§ **Work required**: Write out the data that follows exactly, keeping every picture out.

Dataset records
= = = = = = =

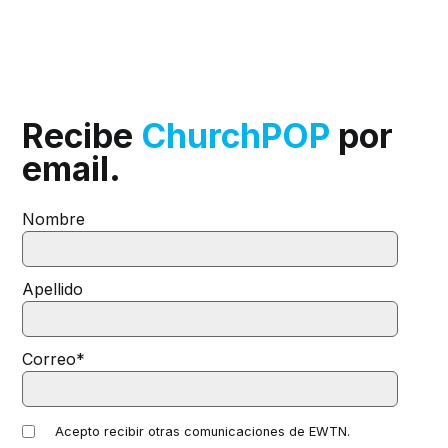
Recibe
ChurchPOP
por
email.
Nombre
Apellido
Correo
*
Acepto recibir otras comunicaciones de EWTN.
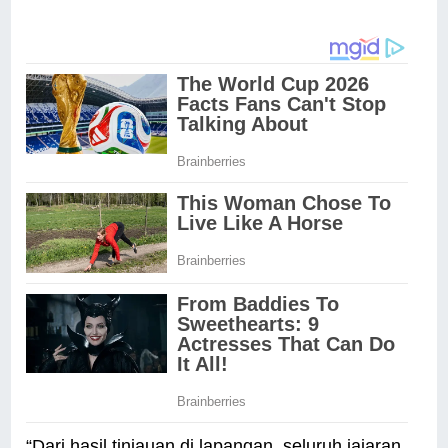
“Dari hasil tinjauan di lapangan, seluruh jajaran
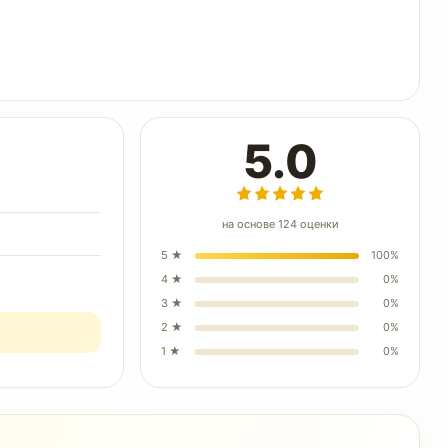
5.0
на основе
124
оценки
5
★
100
%
4
★
0
%
3
★
0
%
2
★
0
%
1
★
0
%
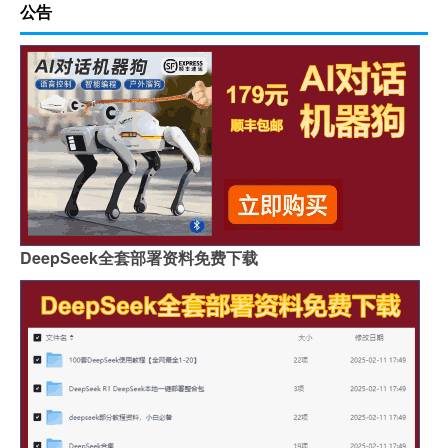
公告
DeepSeek全套部署资料免费下载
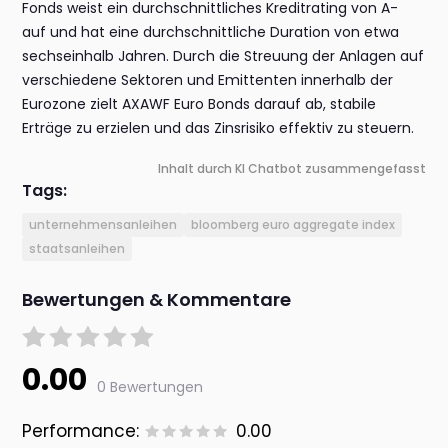
Fonds weist ein durchschnittliches Kreditrating von A-
auf und hat eine durchschnittliche Duration von etwa
sechseinhalb Jahren. Durch die Streuung der Anlagen auf
verschiedene Sektoren und Emittenten innerhalb der
Eurozone zielt AXAWF Euro Bonds darauf ab, stabile
Erträge zu erzielen und das Zinsrisiko effektiv zu steuern.
Inhalt durch KI Chatbot zusammengefasst
Tags:
unternehmensanleihen
bloomberg euro aggregate index
staatsanleihen
Bewertungen & Kommentare
0.00
0 Bewertungen
Performance:
0.00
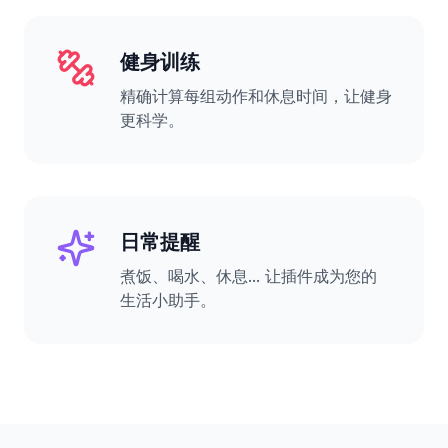
健身训练
精确计算每组动作和休息时间，让健身
更科学。
日常提醒
煮饭、喝水、休息... 让插件成为您的
生活小助手。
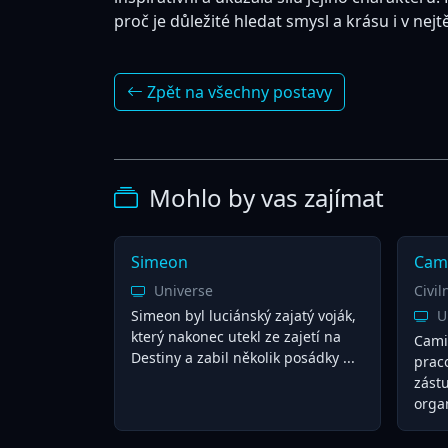
proč je důležité hledat smysl a krásu i v nejt
Zpět na všechny postavy
Mohlo by vas zajímat
Simeon
Cam
Universe
Civil
Simeon byl luciánský zajatý voják,
U
který nakonec utekl ze zajetí na
Cami
Destiny a zabil několik posádky ...
praco
zást
organ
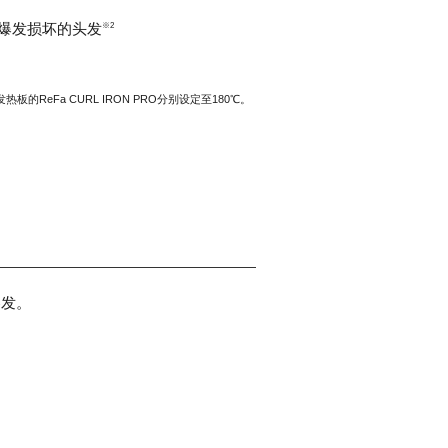
爆发损坏的头发
※2
ReFa CURL IRON PRO分别设定至180℃。
卷发。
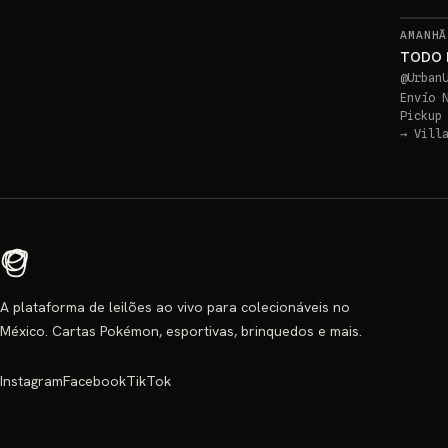
AMANHÃ
TODO 
@
Urban
Envío 
Pickup
→
Vill
A plataforma de leilões ao vivo para colecionáveis no
México. Cartas Pokémon, esportivas, brinquedos e mais.
Instagram
Facebook
TikTok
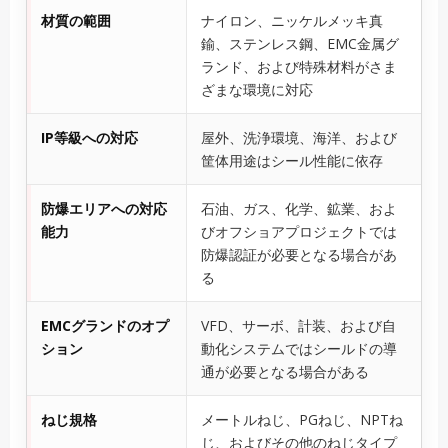
材質の範囲
ナイロン、ニッケルメッキ真
鍮、ステンレス鋼、EMC金属グ
ランド、および特殊材料がさま
ざまな環境に対応
IP等級への対応
屋外、洗浄環境、海洋、および
筐体用途はシール性能に依存
防爆エリアへの対応
石油、ガス、化学、鉱業、およ
能力
びオフショアプロジェクトでは
防爆認証が必要となる場合があ
る
EMCグランドのオプ
VFD、サーボ、計装、および自
ション
動化システムではシールドの導
通が必要となる場合がある
ねじ規格
メートルねじ、PGねじ、NPTね
じ、およびその他のねじタイプ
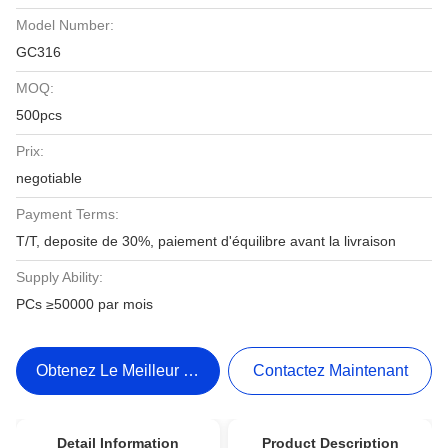
Model Number:
GC316
MOQ:
500pcs
Prix:
negotiable
Payment Terms:
T/T, deposite de 30%, paiement d'équilibre avant la livraison
Supply Ability:
PCs ≥50000 par mois
Obtenez Le Meilleur Prix
Contactez Maintenant
Detail Information
Product Description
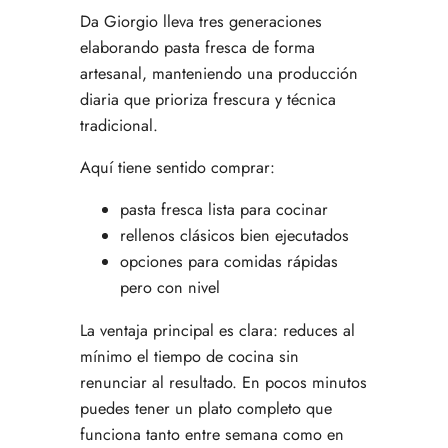
Da Giorgio lleva tres generaciones
elaborando pasta fresca de forma
artesanal, manteniendo una producción
diaria que prioriza frescura y técnica
tradicional.
Aquí tiene sentido comprar:
pasta fresca lista para cocinar
rellenos clásicos bien ejecutados
opciones para comidas rápidas
pero con nivel
La ventaja principal es clara: reduces al
mínimo el tiempo de cocina sin
renunciar al resultado. En pocos minutos
puedes tener un plato completo que
funciona tanto entre semana como en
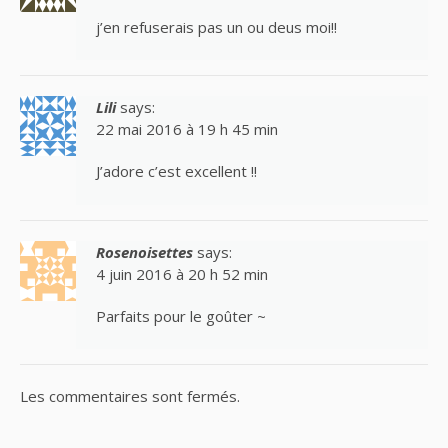
j’en refuserais pas un ou deus moi!!
Lili
says:
22 mai 2016 à 19 h 45 min
J’adore c’est excellent !!
Rosenoisettes
says:
4 juin 2016 à 20 h 52 min
Parfaits pour le goûter ~
Les commentaires sont fermés.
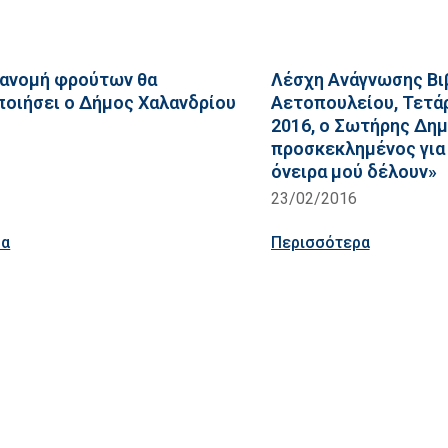
ανομή φρούτων θα
Λέσχη Ανάγνωσης Βι
οιήσει ο Δήμος Χαλανδρίου
Αετοπουλείου, Τετά
2016, ο Σωτήρης Δη
προσκεκλημένος για 
όνειρα μού δέλουν»
23/02/2016
ρα
Περισσότερα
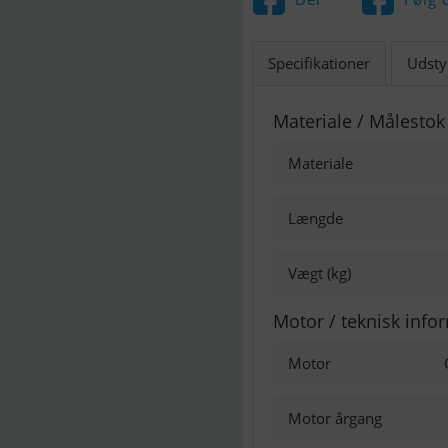
Specifikationer
Udsty
Materiale / Målestok
Materiale
Længde
Vægt (kg)
Motor / teknisk info
Motor
Motor årgang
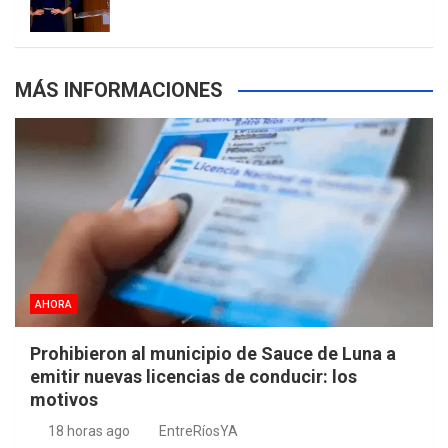
s
MÁS INFORMACIONES
AHORA
Prohibieron al municipio de Sauce de Luna a
emitir nuevas licencias de conducir: los
motivos
18 horas ago
EntreRíosYA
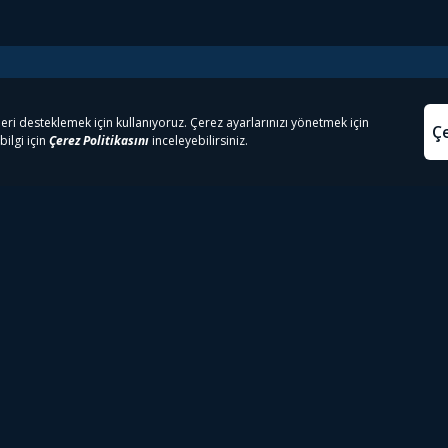
e Çıkanlar
Yasa
kesten Önce İzle | Dizi
Beacon 23 İzle
Aydınl
lı TV
Bullet Train İzle
Kullanı
m İzle
Spor İçerikleri
Çerez P
 Rookie İzle
Tivibu Spor Canlı İzle
Çerez A
 Walking Dead İzle
TRT1 Canlı İzle
ter İzle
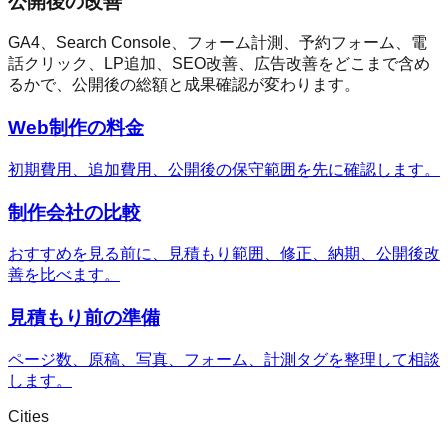
公開後の改善
GA4、Search Console、フォーム計測、予約フォーム、電
話クリック、LP追加、SEO改善、広告改善をどこまで含め
るかで、公開後の総額と成果確認が変わります。
Web制作の料金
初期費用、追加費用、公開後の保守範囲を先に確認します。
制作会社の比較
おすすめを見る前に、見積もり範囲、修正、納期、公開後改
善を比べます。
見積もり前の準備
ページ数、原稿、写真、フォーム、計測タグを整理して相談
します。
Cities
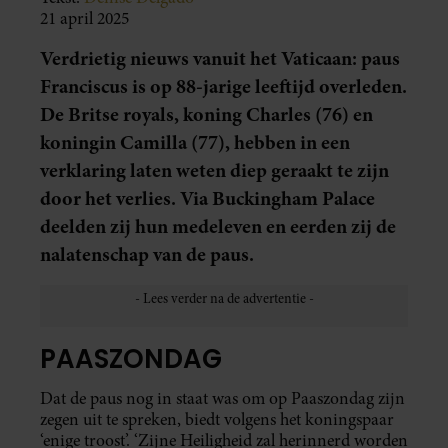
21 april 2025
Verdrietig nieuws vanuit het Vaticaan: paus
Franciscus is op 88-jarige leeftijd overleden.
De Britse royals, koning Charles (76) en
koningin Camilla (77), hebben in een
verklaring laten weten diep geraakt te zijn
door het verlies. Via Buckingham Palace
deelden zij hun medeleven en eerden zij de
nalatenschap van de paus.
PAASZONDAG
Dat de paus nog in staat was om op Paaszondag zijn
zegen uit te spreken, biedt volgens het koningspaar
‘enige troost’. ‘Zijne Heiligheid zal herinnerd worden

= = = = = = =

§ **Task result**:
Recibe
ChurchPOP
por
email.
Nombre
Apellido
Correo
*
Acepto recibir otras comunicaciones de EWTN.
“Dari hasil tinjauan di lapangan, seluruh jajaran
5.0
на основе
124
оценки
5
★
100
%
4
★
0
%
3
★
0
%
2
★
0
%
1
★
0
%
公告
DeepSeek全套部署资料免费下载
Fonds weist ein durchschnittliches Kreditrating von A-
auf und hat eine durchschnittliche Duration von etwa
sechseinhalb Jahren. Durch die Streuung der Anlagen auf
verschiedene Sektoren und Emittenten innerhalb der
Eurozone zielt AXAWF Euro Bonds darauf ab, stabile
Erträge zu erzielen und das Zinsrisiko effektiv zu steuern.
Inhalt durch KI Chatbot zusammengefasst
Tags:
unternehmensanleihen
bloomberg euro aggregate index
staatsanleihen
Bewertungen & Kommentare
0.00
0 Bewertungen
Performance:
0.00
健身训练
精确计算每组动作和休息时间，让健身
更科学。
日常提醒
煮饭、喝水、休息... 让插件成为您的
生活小助手。
proč je důležité hledat smysl a krásu i v nejt
Zpět na všechny postavy
Mohlo by vas zajímat
Simeon
Cam
Universe
Civil
Simeon byl luciánský zajatý voják,
U
který nakonec utekl ze zajetí na
Cami
Destiny a zabil několik posádky ...
praco
zást
organ
爆发损坏的头发
※2
ReFa CURL IRON PRO分别设定至180℃。
卷发。
AMANHÃ
TODO 
@
Urban
Envío 
Pickup
→
Vill
A plataforma de leilões ao vivo para colecionáveis no
México. Cartas Pokémon, esportivas, brinquedos e mais.
Instagram
Facebook
TikTok
材質の範囲
ナイロン、ニッケルメッキ真
鍮、ステンレス鋼、EMC金属グ
ランド、および特殊材料がさま
ざまな環境に対応
IP等級への対応
屋外、洗浄環境、海洋、および
筐体用途はシール性能に依存
防爆エリアへの対応
石油、ガス、化学、鉱業、およ
能力
びオフショアプロジェクトでは
防爆認証が必要となる場合があ
る
EMCグランドのオプ
VFD、サーボ、計装、および自
ション
動化システムではシールドの導
通が必要となる場合がある
ねじ規格
メートルねじ、PGねじ、NPTね
じ、およびその他のねじタイプ
Model Number:
GC316
MOQ:
500pcs
Prix:
negotiable
Payment Terms:
T/T, deposite de 30%, paiement d'équilibre avant la livraison
Supply Ability:
PCs ≥50000 par mois
Obtenez Le Meilleur Prix
Contactez Maintenant
Detail Information
Product Description
Da Giorgio lleva tres generaciones
elaborando pasta fresca de forma
artesanal, manteniendo una producción
diaria que prioriza frescura y técnica
tradicional.
Aquí tiene sentido comprar:
pasta fresca lista para cocinar
rellenos clásicos bien ejecutados
opciones para comidas rápidas
pero con nivel
La ventaja principal es clara: reduces al
mínimo el tiempo de cocina sin
renunciar al resultado. En pocos minutos
puedes tener un plato completo que
funciona tanto entre semana como en
j’en refuserais pas un ou deus moi!!
Lili
says:
22 mai 2016 à 19 h 45 min
J’adore c’est excellent !!
Rosenoisettes
says:
4 juin 2016 à 20 h 52 min
Parfaits pour le goûter ~
Les commentaires sont fermés.
ανομή φρούτων θα
Λέσχη Ανάγνωσης Βι
οιήσει ο Δήμος Χαλανδρίου
Αετοπουλείου, Τετά
2016, ο Σωτήρης Δη
προσκεκλημένος για 
όνειρα μού δέλουν»
23/02/2016
ρα
Περισσότερα
Specifikationer
Udsty
Materiale / Målestok
Materiale
Længde
Vægt (kg)
Motor / teknisk info
Motor
Motor årgang
s
MÁS INFORMACIONES
AHORA
Prohibieron al municipio de Sauce de Luna a
emitir nuevas licencias de conducir: los
motivos
18 horas ago
EntreRíosYA
e Çıkanlar
Yasa
kesten Önce İzle | Dizi
Beacon 23 İzle
Aydınl
lı TV
Bullet Train İzle
Kullanı
m İzle
Spor İçerikleri
Çerez P
 Rookie İzle
Tivibu Spor Canlı İzle
Çerez A
 Walking Dead İzle
TRT1 Canlı İzle
ter İzle
公開後の改善
GA4、Search Console、フォーム計測、予約フォーム、電
話クリック、LP追加、SEO改善、広告改善をどこまで含め
るかで、公開後の総額と成果確認が変わります。
Web制作の料金
初期費用、追加費用、公開後の保守範囲を先に確認します。
制作会社の比較
おすすめを見る前に、見積もり範囲、修正、納期、公開後改
善を比べます。
見積もり前の準備
ページ数、原稿、写真、フォーム、計測タグを整理して相談
します。
Cities
21 april 2025
Verdrietig nieuws vanuit het Vaticaan: paus
Franciscus is op 88-jarige leeftijd overleden.
De Britse royals, koning Charles (76) en
koningin Camilla (77), hebben in een
verklaring laten weten diep geraakt te zijn
door het verlies. Via Buckingham Palace
deelden zij hun medeleven en eerden zij de
nalatenschap van de paus.
PAASZONDAG
Dat de paus nog in staat was om op Paaszondag zijn
zegen uit te spreken, biedt volgens het koningspaar
‘enige troost’. ‘Zijne Heiligheid zal herinnerd worden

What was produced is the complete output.